On Jun 28, 2008, at 08:03, David King wrote:
I'm trying to gain a fundamental understanding of views and indexed
data. If this is documented in a FAQ, please direct me there
instead :)
In trying to map my understanding from SQL,
Here we have to tackle the first issue: Do not try to map what you know
from SQL to CouchDB. Try to independently understand, how CouchDB
works and then try to apply your problems to it. A translation will not
work and possibly leave you thinking CouchDB is crap because it is not
an RDBMS which is surely not the case. On the other hand, it might
be perfectly possible that CouchDB is not the right tool for your job,
but it is certainly cool that you are checking it out :)
it appears that the answer to quickly querying data is by pre-
calculating query result-sets and storing them in tables, called
views. A view is table populated by a function that runs against
every object that is written or modified in the database.

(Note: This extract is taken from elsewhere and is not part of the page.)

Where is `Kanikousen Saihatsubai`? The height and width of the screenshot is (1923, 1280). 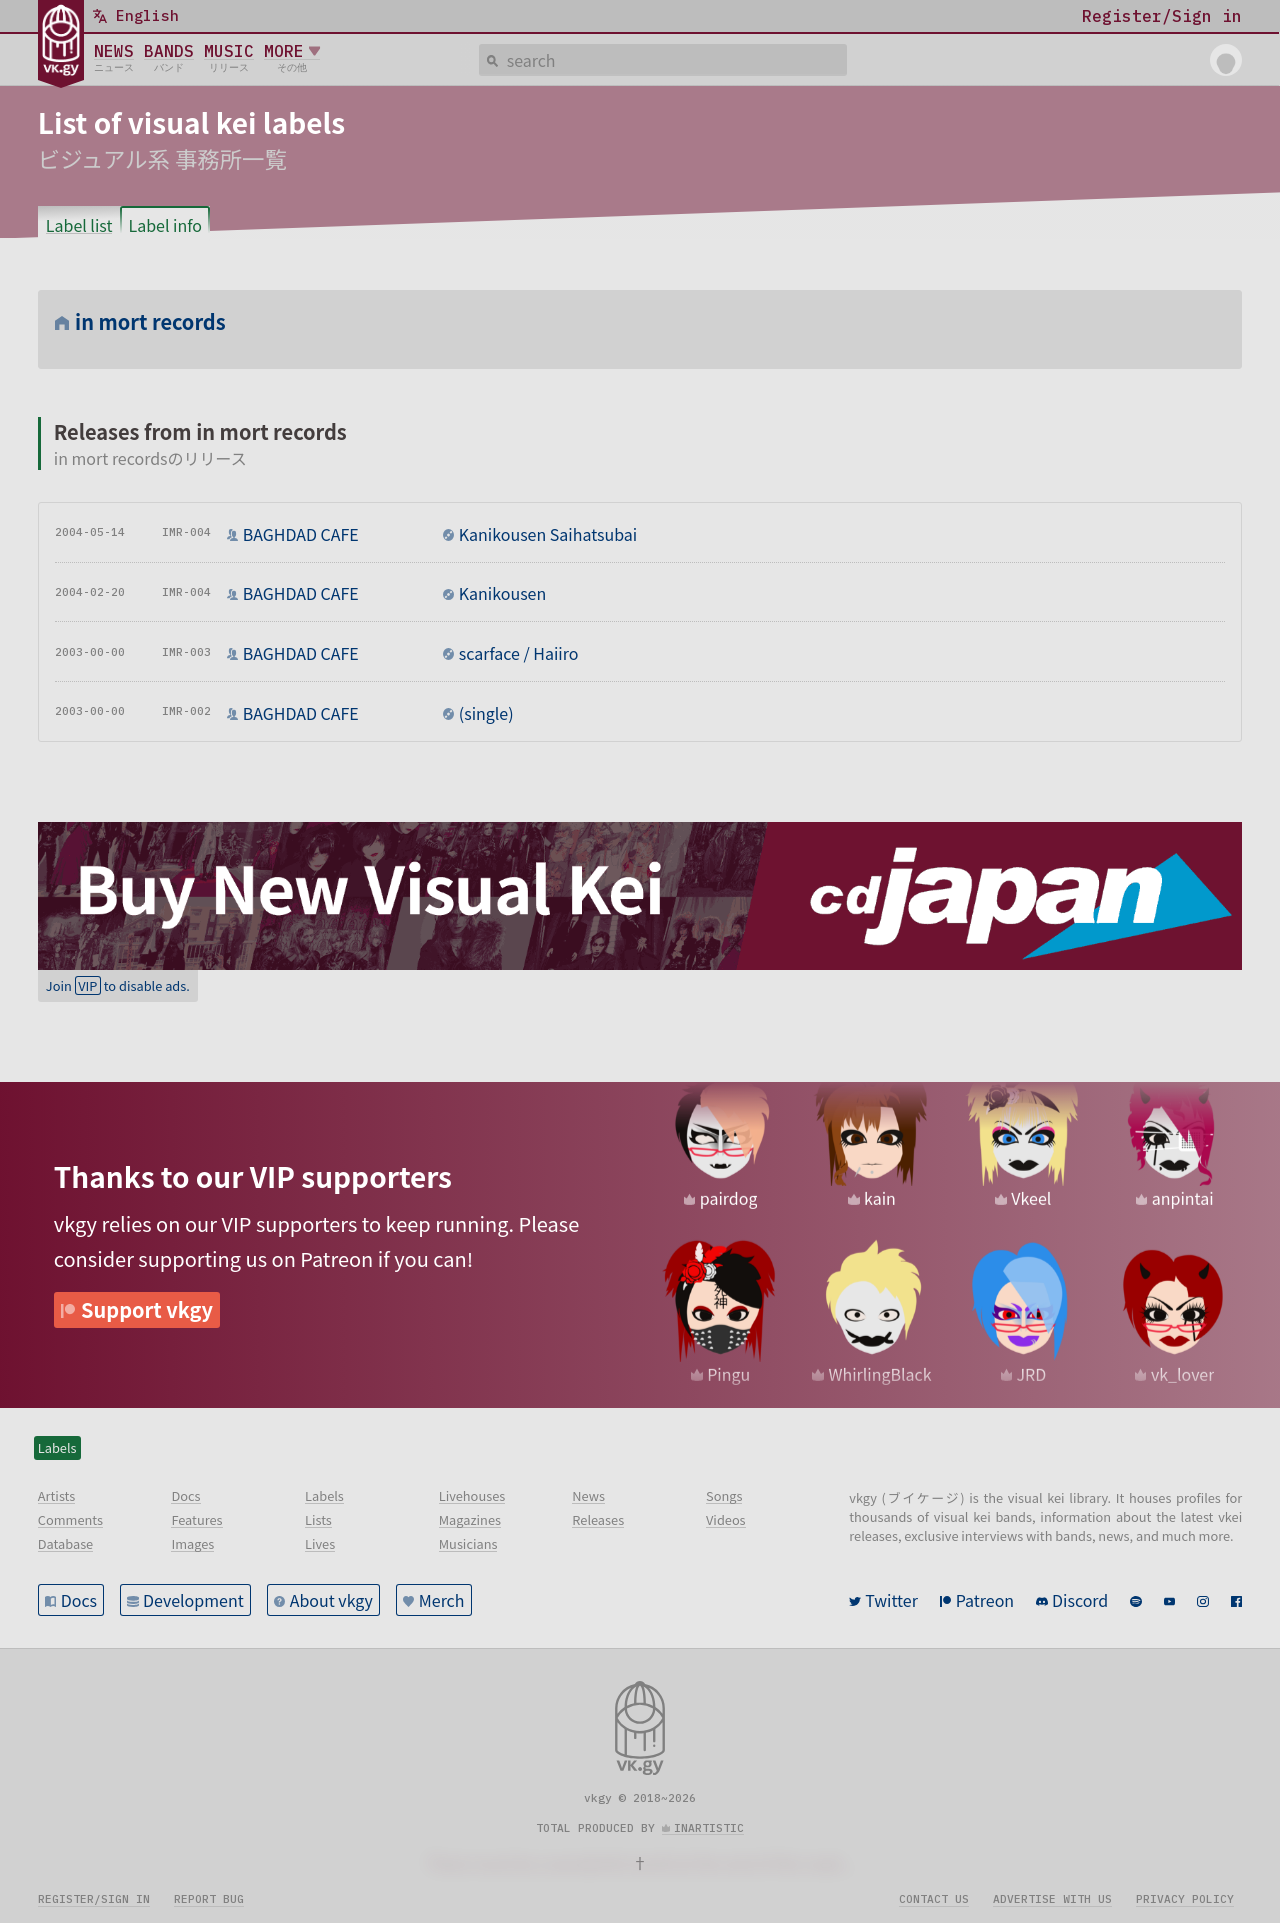 Kanikousen Saihatsubai is located at coordinates (548, 534).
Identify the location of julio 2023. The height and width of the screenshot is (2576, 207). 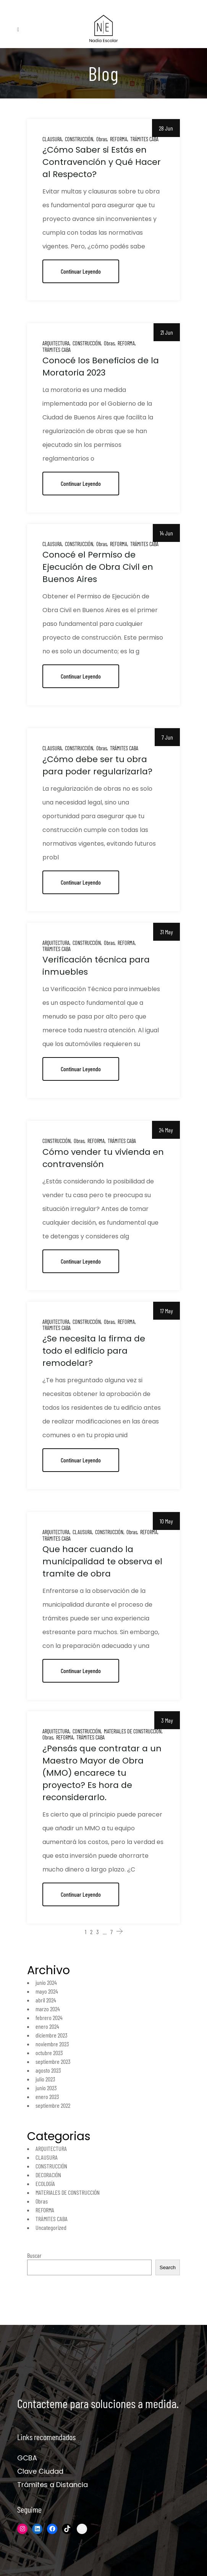 (45, 2079).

1. How would you implement a query against a value that changes
after the view is populated, like the current time? That is, if I
wanted things younger than a week, a permanent view like this:
function(doc) {
if(doc.date > now() - timeinterval('1 week')) {
emit(null,doc);
}
}
(date-syntax liberally made up) the results of that query, if
populated when the data is changed, would quickly be invalid,
because now() has changed. Is this accurate? How would you
performantly run a query like this?
Your map functions must return the same result for the same input, so
things like now() can not be used. And you usually don't. The most
interesting feature of the result set (or table as you call it) of the
map
function is that the 'first column', the 'key' can be used for fast
lookups.
So what you would do here instead, is:
function(doc) {
emit(doc.date, null);
}
and query with /db/_view/date/name?startkey=timestamp_from_interval('1
week')&endkey=now()
Looking up this can be done in constant time.
2. Same question for a permanent view containing the youngest 10
items (this one might be easier)?
Same thing. I note that you explicitly mention permanent views. Do not
use temporary views in production, only during development.
3. The wiki doesn't mention parameterised views. So if I have a
document with an 'author' field, and I want a view such that I can
see everything that a given author wrote, do I need a view per
author? Given thousands of authors, what is the performance cost for
running a document through a few thousand author-functions?
Same as above:
function(doc) {
emit(doc.author, null);
}
GET /db/_view/authors/name?key=authorname
One view, extremely fast lookups.
4. I know that the distribution bits are still being fleshed out,
but is it the intention that eventually views can be stored or
calculated on a separate server from the data (since they are
implemented as tables)?
Not sure what you mean with 'since they are implemented as tables', but
maybe that is just the SQL-lingua that is confusing me. We don't have
tables (things might look like them, though). But yes, eventually, you
will
be able to distribute view creation. We haven't gotten around to to
that yet.
Feel free to send in more questions as they come :-)
Cheers
Jan
--